Письмо было отчаянное: он мне когда-то обещал, вернее, я у него попросила – немецкую книгу – не смог – и вот, годы спустя[241] – об этом письмо – и это письмо – вопль. Я сразу ответила – отозвалась всей собой. А тут его из санатории спешно перевезли в Берн – для операции. Он – туберкулезный, давно и серьезно болен – ему 26 или 27 лет. Уже привязавшись к нему – обещала писать ему каждый день – пока в госпиталь, а госпиталь затянулся, да как следует и не кончился – госпиталь – санатория – невелика разница. А он уже – привык (получать) – и мне было жутко думать, что он будет – ждать. И так – каждый день, и не отписки, а большие письма, трудные, по существу: о болезни, о писании, о жизни – всё сызнова: для данного (трудного) случая. Усугублялось все тем, что он сейчас после полной личной катастрофы – кого-то любил, кто-то бросил (больного!) – только об этом и думает и пишет (в стихах и в письмах). Мне показалось, что ему от моей устремленности – как будто – лучше, что – оживает, что – м. б. – выживет – и физически и нравственно – словом, первым моим ответом на его первое письмо было: – Хотите ко мне в сыновья? – И он, всем существом: – Да.
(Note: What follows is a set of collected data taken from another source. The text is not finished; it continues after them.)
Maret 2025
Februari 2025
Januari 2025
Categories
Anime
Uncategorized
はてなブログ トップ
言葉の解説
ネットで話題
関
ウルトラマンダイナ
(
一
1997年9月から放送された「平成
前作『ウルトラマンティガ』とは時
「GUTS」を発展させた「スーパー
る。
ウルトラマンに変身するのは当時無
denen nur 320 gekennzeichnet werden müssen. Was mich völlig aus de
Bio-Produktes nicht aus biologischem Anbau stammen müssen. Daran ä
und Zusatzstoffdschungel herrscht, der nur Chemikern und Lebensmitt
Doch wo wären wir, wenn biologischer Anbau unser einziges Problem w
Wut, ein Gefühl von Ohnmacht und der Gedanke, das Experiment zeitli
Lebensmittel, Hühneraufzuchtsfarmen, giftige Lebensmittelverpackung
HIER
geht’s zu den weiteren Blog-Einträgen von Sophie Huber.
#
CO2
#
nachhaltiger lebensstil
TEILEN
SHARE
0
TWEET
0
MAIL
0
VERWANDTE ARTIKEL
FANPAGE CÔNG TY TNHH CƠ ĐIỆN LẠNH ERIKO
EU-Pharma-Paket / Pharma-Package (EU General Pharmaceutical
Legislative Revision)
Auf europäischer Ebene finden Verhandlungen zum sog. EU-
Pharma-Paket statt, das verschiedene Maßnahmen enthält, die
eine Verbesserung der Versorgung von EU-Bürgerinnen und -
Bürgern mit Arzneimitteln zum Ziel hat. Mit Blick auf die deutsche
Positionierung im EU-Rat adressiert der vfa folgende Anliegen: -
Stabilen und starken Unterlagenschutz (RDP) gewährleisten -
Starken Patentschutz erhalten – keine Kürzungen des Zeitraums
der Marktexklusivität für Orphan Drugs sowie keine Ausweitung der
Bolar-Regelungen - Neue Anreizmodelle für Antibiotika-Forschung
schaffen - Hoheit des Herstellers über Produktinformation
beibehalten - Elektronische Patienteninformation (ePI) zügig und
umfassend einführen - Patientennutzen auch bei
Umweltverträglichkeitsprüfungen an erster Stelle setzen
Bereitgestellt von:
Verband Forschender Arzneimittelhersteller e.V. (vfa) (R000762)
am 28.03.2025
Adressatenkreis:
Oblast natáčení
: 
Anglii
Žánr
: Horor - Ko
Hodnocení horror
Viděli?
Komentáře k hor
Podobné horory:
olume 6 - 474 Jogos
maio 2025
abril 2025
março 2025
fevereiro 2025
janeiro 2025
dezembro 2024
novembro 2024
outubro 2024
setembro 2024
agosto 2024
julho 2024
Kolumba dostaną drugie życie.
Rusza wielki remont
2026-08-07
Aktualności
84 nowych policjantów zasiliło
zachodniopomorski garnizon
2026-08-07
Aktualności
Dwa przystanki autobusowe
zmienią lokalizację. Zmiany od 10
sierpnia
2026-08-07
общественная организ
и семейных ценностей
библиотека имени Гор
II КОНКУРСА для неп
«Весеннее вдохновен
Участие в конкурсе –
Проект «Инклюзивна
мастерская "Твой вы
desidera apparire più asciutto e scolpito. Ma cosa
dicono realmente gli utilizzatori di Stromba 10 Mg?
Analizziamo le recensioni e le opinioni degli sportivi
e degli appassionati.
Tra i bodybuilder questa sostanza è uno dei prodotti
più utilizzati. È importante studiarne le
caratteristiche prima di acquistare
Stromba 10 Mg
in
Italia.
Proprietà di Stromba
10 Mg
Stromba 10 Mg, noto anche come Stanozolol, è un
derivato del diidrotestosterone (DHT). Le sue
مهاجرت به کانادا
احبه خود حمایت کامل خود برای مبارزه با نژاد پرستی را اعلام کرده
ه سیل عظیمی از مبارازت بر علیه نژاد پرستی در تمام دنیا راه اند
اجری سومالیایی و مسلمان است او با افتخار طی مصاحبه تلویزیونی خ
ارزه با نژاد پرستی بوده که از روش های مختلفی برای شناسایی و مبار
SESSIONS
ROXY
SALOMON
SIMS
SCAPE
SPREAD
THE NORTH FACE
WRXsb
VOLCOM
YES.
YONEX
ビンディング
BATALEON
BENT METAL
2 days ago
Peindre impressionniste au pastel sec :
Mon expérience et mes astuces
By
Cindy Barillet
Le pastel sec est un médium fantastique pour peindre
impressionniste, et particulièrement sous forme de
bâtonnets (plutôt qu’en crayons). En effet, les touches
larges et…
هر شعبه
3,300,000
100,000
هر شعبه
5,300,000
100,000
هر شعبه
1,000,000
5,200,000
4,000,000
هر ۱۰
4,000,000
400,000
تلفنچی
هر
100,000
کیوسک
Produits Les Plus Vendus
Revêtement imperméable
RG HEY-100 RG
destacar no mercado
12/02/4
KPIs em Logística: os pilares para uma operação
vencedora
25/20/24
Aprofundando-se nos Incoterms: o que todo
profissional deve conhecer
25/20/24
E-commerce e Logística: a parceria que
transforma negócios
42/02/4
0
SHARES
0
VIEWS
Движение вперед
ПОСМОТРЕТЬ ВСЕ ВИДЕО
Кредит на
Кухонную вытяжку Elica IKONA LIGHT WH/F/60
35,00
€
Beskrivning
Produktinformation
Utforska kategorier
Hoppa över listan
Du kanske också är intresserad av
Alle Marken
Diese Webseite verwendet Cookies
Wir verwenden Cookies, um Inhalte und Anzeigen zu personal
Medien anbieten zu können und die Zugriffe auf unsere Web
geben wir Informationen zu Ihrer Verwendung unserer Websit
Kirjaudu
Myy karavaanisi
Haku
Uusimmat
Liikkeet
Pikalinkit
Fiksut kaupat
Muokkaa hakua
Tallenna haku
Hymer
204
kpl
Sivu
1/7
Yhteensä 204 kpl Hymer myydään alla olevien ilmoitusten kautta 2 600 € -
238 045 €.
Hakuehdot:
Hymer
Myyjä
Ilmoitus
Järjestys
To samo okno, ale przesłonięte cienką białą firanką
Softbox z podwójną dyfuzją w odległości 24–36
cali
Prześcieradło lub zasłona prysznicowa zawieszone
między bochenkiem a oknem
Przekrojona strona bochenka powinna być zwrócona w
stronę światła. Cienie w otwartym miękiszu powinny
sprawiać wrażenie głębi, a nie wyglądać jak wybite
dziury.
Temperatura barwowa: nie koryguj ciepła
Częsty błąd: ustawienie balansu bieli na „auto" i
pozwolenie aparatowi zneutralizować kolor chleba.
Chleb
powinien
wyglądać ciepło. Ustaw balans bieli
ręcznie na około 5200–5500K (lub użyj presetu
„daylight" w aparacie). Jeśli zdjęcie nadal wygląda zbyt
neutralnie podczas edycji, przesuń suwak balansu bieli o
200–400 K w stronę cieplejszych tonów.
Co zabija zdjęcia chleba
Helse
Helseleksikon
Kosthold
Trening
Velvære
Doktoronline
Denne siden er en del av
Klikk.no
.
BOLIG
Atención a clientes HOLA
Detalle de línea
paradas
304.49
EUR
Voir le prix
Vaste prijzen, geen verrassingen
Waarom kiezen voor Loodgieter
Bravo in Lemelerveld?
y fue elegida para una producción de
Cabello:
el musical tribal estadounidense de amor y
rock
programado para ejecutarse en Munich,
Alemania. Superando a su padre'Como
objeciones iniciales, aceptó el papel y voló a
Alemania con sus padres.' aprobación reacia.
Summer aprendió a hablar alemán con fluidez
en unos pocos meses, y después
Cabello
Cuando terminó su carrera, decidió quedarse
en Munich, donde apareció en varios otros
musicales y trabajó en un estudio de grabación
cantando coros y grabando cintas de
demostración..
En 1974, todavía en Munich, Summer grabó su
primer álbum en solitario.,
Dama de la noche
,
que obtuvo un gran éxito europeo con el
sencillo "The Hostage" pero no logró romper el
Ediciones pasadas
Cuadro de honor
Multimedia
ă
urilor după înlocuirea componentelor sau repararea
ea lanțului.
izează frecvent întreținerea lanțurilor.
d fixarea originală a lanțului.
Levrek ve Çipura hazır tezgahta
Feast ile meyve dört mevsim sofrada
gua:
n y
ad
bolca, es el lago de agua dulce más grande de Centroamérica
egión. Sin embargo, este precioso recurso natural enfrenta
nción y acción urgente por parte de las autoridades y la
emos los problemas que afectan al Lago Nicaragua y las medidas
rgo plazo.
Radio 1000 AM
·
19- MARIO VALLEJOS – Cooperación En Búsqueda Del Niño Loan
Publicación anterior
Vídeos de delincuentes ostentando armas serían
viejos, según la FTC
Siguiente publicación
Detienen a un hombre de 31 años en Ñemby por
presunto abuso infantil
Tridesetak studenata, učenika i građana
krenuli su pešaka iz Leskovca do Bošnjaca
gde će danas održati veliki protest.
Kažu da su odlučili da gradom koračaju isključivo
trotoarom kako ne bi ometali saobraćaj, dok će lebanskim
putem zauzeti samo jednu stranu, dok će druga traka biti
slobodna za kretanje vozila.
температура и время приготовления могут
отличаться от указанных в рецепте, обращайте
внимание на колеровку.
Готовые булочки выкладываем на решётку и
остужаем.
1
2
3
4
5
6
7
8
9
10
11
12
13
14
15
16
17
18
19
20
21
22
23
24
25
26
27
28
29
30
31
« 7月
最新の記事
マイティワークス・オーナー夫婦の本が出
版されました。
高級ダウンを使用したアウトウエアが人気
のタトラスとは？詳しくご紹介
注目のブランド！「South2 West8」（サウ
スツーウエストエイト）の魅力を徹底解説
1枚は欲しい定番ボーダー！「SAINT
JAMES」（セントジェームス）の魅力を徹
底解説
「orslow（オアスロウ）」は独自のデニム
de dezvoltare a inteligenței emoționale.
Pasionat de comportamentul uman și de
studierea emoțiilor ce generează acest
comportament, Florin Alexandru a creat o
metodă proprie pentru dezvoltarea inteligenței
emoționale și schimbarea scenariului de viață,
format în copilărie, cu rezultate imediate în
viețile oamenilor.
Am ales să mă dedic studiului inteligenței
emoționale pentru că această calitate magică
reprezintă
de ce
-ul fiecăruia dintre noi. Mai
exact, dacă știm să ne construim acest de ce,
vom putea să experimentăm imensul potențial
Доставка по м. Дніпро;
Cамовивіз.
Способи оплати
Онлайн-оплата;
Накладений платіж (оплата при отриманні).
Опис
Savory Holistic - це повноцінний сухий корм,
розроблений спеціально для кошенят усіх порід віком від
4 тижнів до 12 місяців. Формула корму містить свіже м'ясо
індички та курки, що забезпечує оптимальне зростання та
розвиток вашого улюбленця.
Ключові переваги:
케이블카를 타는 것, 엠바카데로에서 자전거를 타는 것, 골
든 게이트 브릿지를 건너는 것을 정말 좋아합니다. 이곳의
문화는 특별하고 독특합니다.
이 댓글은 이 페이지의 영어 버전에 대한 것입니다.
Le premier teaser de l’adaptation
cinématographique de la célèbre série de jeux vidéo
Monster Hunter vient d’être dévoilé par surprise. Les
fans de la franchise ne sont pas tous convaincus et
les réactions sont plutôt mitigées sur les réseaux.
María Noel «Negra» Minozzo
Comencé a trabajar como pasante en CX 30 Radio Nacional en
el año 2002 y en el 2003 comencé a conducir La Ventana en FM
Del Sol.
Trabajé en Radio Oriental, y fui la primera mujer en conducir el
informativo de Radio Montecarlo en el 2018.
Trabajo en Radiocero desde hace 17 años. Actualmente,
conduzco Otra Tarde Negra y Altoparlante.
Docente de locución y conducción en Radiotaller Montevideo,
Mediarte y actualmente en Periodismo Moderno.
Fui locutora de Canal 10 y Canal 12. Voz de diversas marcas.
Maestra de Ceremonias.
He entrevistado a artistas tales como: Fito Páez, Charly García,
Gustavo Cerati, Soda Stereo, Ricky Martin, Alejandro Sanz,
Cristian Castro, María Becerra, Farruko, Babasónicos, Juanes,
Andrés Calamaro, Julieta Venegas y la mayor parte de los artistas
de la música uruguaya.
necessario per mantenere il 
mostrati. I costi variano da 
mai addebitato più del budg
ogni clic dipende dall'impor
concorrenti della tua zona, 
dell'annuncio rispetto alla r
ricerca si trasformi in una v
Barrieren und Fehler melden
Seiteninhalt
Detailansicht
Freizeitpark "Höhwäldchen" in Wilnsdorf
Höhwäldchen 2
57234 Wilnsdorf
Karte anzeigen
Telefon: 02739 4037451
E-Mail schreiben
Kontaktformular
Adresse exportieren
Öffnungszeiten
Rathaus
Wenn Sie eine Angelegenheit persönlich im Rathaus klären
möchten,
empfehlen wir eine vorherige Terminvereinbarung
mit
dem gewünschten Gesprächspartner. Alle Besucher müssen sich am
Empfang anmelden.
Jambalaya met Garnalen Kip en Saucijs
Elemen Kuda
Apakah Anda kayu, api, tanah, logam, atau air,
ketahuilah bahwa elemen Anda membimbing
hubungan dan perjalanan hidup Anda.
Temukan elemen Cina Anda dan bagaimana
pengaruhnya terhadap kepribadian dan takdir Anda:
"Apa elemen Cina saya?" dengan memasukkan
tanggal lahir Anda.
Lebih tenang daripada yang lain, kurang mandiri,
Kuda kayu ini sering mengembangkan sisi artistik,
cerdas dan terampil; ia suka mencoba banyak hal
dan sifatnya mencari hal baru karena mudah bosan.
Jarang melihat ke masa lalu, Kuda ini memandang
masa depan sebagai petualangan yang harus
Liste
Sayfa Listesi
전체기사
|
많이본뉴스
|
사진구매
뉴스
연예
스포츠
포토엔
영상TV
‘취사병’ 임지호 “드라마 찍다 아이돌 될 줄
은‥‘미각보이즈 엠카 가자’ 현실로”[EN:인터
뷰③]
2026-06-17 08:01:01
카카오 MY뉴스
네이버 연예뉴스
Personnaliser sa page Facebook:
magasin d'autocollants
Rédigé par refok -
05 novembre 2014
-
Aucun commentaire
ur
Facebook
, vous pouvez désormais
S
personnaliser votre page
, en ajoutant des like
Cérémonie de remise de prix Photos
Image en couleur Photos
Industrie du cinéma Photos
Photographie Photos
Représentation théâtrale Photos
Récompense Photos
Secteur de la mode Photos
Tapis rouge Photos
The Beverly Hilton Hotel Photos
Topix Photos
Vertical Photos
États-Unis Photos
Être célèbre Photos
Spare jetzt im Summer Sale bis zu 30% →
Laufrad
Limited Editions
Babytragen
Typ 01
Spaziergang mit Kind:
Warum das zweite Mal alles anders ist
Намечалась и встреча. То он просил меня приехать к нему – невозможно, ибо даже если бы мне дали визу, у меня не было с собой заграничного паспорта – то я звала (мне обещали одолжить денег) – и он совсем было приехал (он – швейцарец и эта часть ему легка) – но вдруг, после операции, ухудшение легких – бессонница – кашель – уехал к себе (санатория в бернском Oberland'e). Дальше – письма, что м.б. на зиму приедет в Leisyn, и опять – зовы. Тогда я стала налаживать свою швейцарскую поездку этой осенью, из Парижа, – множество времени потратила и людей вовлекла – осенью оказалось невозможно, но вполне возможно – в феврале (пушкинские торжества, вернее – поминание, а у меня – переводы).
Словом, радостно пишу ему, что всё – сделано, что в феврале – встретимся – и ответ: Вы меня не так поняли – а впрочем, я и сам точно не знал – словом (сейчас уже я говорю), в ноябре выписывается совсем, ибо легкие – что осталось – залечены, и процесса – нет. Доктор хочет, чтобы он жил зиму в Берне, с родителями, – и родители тоже, конечно – он же сам решил – в Париж.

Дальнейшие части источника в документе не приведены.